La deuxième étape, c'est de déterminer, aussi vite que possible, ceux qu'il faudra analyser en priorité. "Les plus utiles sont évidemment les caméras connectées, mais aussi les passerelles servant à interconnecter les appareils, et cela, on n'y pense pas systématiquement", souligne le capitaine Buret. Car en matière d'analyse criminelle, l'enquêteur n'a pas intérêt à se cantonner aux objets physiques en local. "Les interactions dans le cloud peuvent en effet témoigner d'un passage", poursuit le capitaine. Ainsi, les enquêteurs cherchent à mettre la main sur les hubs domotiques, pour savoir si une montre connectée sur place aurait pu essayer de se connecter au smartphone du coupable. Si c'est le cas, l'identifiant de ce dernier aura pu y être enregistré.

Avant de perquisitionner un objet connecté, il faut néanmoins réfléchir à son fonctionnement. "Nous faisons des travaux pour comprendre comment prendre un objet connecté en toute sécurité, sans en effacer ou altérer le contenu", confirme le capitaine Buret. Si l'on place sous scellé un système d'alarme, celui-ci se retrouve dans une cage de Faraday et il y a un risque qu'il supprime lui-même ses logs. "Nous avons donc toujours besoin de mesurer l'impact de l'action qu'on est en train de réaliser sur la scène de crime", ajoute le capitaine. Dans le cadre du jeu, les participants auront 16 cartes pour effectuer des actions. "Les actions ne sont pas infinies car les effectifs en gendarmerie ne le sont pas, justifie le capitaine Buret. Les participants devront appeler les bons services au bon moment pour résoudre l'affaire." Le ComCyberGend dispose d'un guichet unique dont le rôle est d'aider les enquêteurs à identifier les objets connectés et à savoir quels services contacter lorsque cela est pertinent.

L'IoT au cœur des enquêtes depuis 2015

"Chaque objet peut avoir été sécurisé, endommagé ou apporté par le coupable pour orienter l'enquête vers quelqu'un d'autre"

Les objets nécessitant une analyse poussée sont expédiés au centre national d'expertise numérique qui dispose d'un laboratoire, d'une salle blanche pour éviter d'endommager les appareils avec la moindre poussière et de tous les équipements nécessaires pour lire les données dégradées.

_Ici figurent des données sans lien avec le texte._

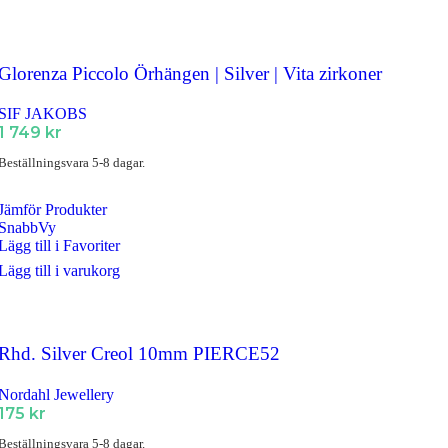
Glorenza Piccolo Örhängen | Silver | Vita zirkoner
SIF JAKOBS
1 749
kr
Beställningsvara 5-8 dagar.
Jämför Produkter
SnabbVy
Lägg till i Favoriter
Lägg till i varukorg
Rhd. Silver Creol 10mm PIERCE52
Nordahl Jewellery
175
kr
Beställningsvara 5-8 dagar.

Les experts devront mettre en cohérence les données de l'ensemble des objets pour s'assurer de leur véracité. Pas une mince affaire… "Il faut comprendre que chaque objet peut avoir été sécurisé, endommagé ou même apporté par le coupable sur la scène de crime pour orienter l'enquête vers quelqu'un d'autre", prévient le capitaine Buret.

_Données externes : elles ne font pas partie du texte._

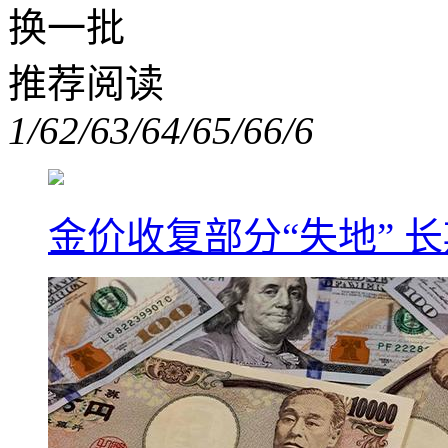
换一批
推荐阅读
1/6
2/6
3/6
4/6
5/6
6/6
金价收复部分“失地”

Les objets envoyés au centre national d'expertise numérique sont traités pour en récupérer les données. © Célia Garcia-Montero

La gendarmerie s'intéresse au rôle des objets connectés dans ses enquêtes depuis 2015. "Avant cette date, les objets étaient analysés individuellement. Désormais, on prend en compte tout l'écosystème, cela transforme notre manière de travailler", affirme le capitaine Buret. Cette démarche d'ensemble apporte, selon l'officier de gendarmerie, un vrai gain d'efficacité. Les auteurs ont été confondus en moins de 48 heures dans certaines enquêtes récentes. "L'IoT nous permet de dater, de spatialiser et de contextualiser les faits, nous pouvons retracer une histoire qui oriente l'investigation", assure le capitaine Buret. Ainsi, il a été possible, dans le cadre d'une affaire en Australie, de déterminer l'arrivée d'un individu sur la scène de crime grâce à la caméra puis de calculer l'heure de la mort de la victime via les données de santé d'un bracelet connecté Fitbit.

Dans sa stratégie Gend 2024, la gendarmerie nationale prévoit de recruter 40% d'officiers de profils scientifiques, de se doter d'un pôle RH dédié à la cybersécurité et de constituer des e-compagnies. Le capitaine Pierrick Buret a déjà prévu de présenter l'an prochain au FIC un escape game d'un niveau supérieur, pour illustrer la complexité que peut représenter l'IoT dans les affaires.